WASHINGTON, DC – Congressman Steny H. Hoyer (MD-05), Ranking Member of the Financial Services and General Government (FSGG) Subcommittee, delivered opening remarks today at FSGG's Budget Hearing on Fiscal Year 2025 Request for the Internal Revenue Service (IRS). Below is a transcript of his remarks and a link to the video:
 

Image
Congressman Hoyer Opening Remarks at FSGG Hearing on IRS's Fiscal Year 2025 Budget Request

Click here for a link to the video.


“Thank you very much, Mr. Chairman, and welcome to the chairmanship of this committee. I look forward to working with you as I look forward to and had a great relationship, as you know, with your predecessor, who is now our Ranking Member on the majority side, and I want to thank him for his leadership, and I know that you will bring the same kind of measured work to this committee's very important efforts as he did.

“I want to start by saying that, commenting on a comment you made, unfortunately the allocation historically to this committee is insufficient to meet the responsibilities of this committee, and because the objects of this committee are not necessarily of most interest either to the public or to the Members.

“However, the work of this committee, and particularly the Internal Revenue Service, is absolutely critical to all other objectives that are covered by the Appropriations Committee, and we ought to keep that in mind.

“I want to thank Commissioner Werfel for joining us on Capitol Hill today. I look forward to hearing more from you about all the IRS accomplished this year. I read your testimony. It is very impressive, the level of service and the increase that we have given to the American public, and I'm sure while they don't fully appreciate the ease with which you've made this – an experience that none of us like – much better.

“The agency made important progress in its efforts to implement the strategic operating plan that it laid out a year ago and recently updated, to enhance taxpayer services. We saw those initiatives yield impressive results in the most recent tax filing season, with the IRS fielding one million more customer service calls than it did during the ‘23 season. On average, calls only had to wait on hold for 3 minutes. I wish most of the private sector calls that I make were answered as quickly.
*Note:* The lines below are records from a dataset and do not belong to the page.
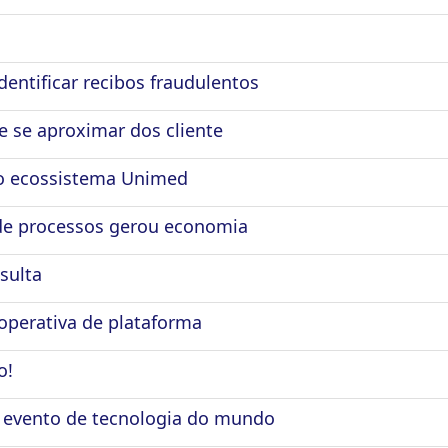
identificar recibos fraudulentos
e se aproximar dos cliente
ao ecossistema Unimed
 de processos gerou economia
sulta
operativa de plataforma
o!
 evento de tecnologia do mundo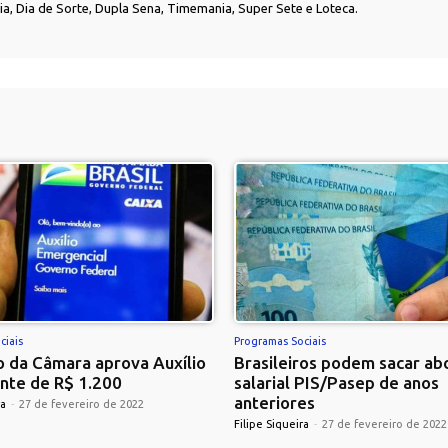
nia, Dia de Sorte, Dupla Sena, Timemania, Super Sete e Loteca.
ciais
Programas Sociais
 da Câmara aprova Auxílio
Brasileiros podem sacar ab
nte de R$ 1.200
salarial PIS/Pasep de anos
anteriores
ra
-
27 de fevereiro de 2022
Filipe Siqueira
-
27 de fevereiro de 2022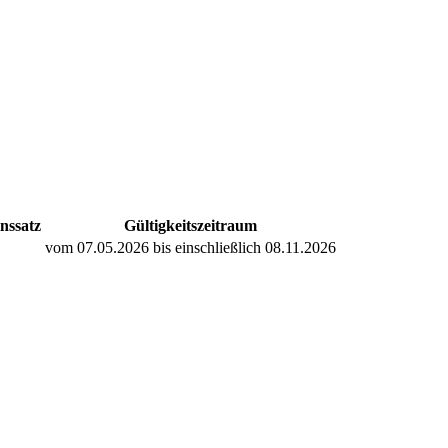
nssatz
Gültigkeitszeitraum
vom 07.05.2026 bis einschließlich 08.11.2026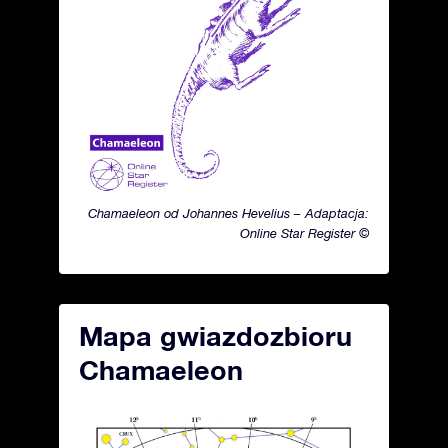
Chamaeleon od Johannes Hevelius – Adaptacja:
Online Star Register ©
Mapa gwiazdozbioru
Chamaeleon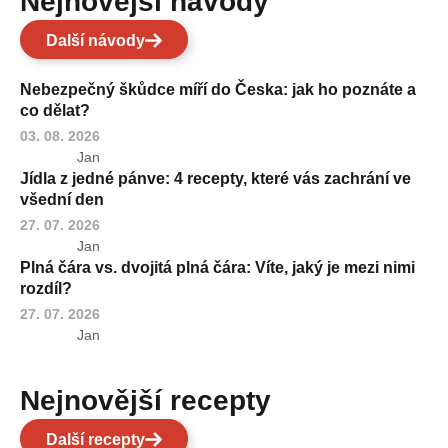
Nejnovější návody
Další návody
Nebezpečný škůdce míří do Česka: jak ho poznáte a
co dělat?
03. 08. 2026
Jan
Jídla z jedné pánve: 4 recepty, které vás zachrání ve
všední den
27. 07. 2026
Jan
Plná čára vs. dvojitá plná čára: Víte, jaký je mezi nimi
rozdíl?
27. 07. 2026
Jan
Nejnovější recepty
Další recepty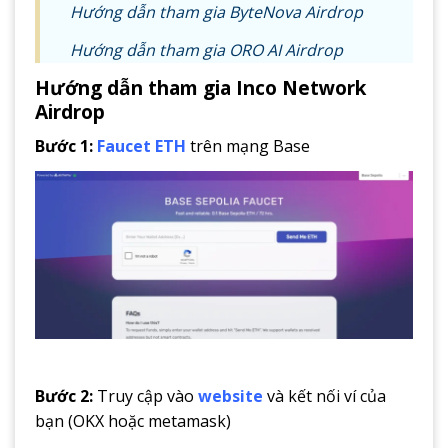
Hướng dẫn tham gia ByteNova Airdrop
Hướng dẫn tham gia ORO AI Airdrop
Hướng dẫn tham gia Inco Network
Airdrop
Bước 1:
Faucet ETH
trên mạng Base
Bước 2:
Truy cập vào
website
và kết nối ví của
bạn (OKX hoặc metamask)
That's a minute shorter than last year – otherwise known as 25% — and [25] minutes shorter than the 2022 filing system – the last season before we secured additional IRS funding for the Inflation Reduction Act.

“The 2024 filing season also saw the IRS make important technological advances to improve the taxpayer experience from its paperless processing initiative to its new Direct File Pilot Program. As a longtime supporter of Direct File, I was pleased to see the pilot program exceeded its target goal with more than 140,000 taxpayers across 12 states participating.

“Thanks to funding from the Inflation Reduction Act, the IRS also improved tax enforcement for high earners, successfully collecting $520 million in [legally owed] back taxes from roughly 1,000 millionaires and billionaires. These are just a few of the IRS’s achievements from the year. I'm sure Commissioner Werfel will highlight many others.

“I mention these accomplishments because they demonstrate what the IRS is capable of when it receives the resources it needs to carry out its absolutely critical work for the U.S. government, for the American people, and for our success.

“If Congress [withholds] these resources, it puts all that progress at risk. Sadly, that is exactly what many of my friends across the aisle continue to do. The antipathy directed at IRS and its employees is unfortunate, and it demonstrates an antipathy towards government.

“In the appropriations for Fiscal Year 2024, they rescinded more than $20 billion in Inflation Reduction Act funding for the agency.

“Let's be clear about what underfunding the IRS means for the American taxpayer.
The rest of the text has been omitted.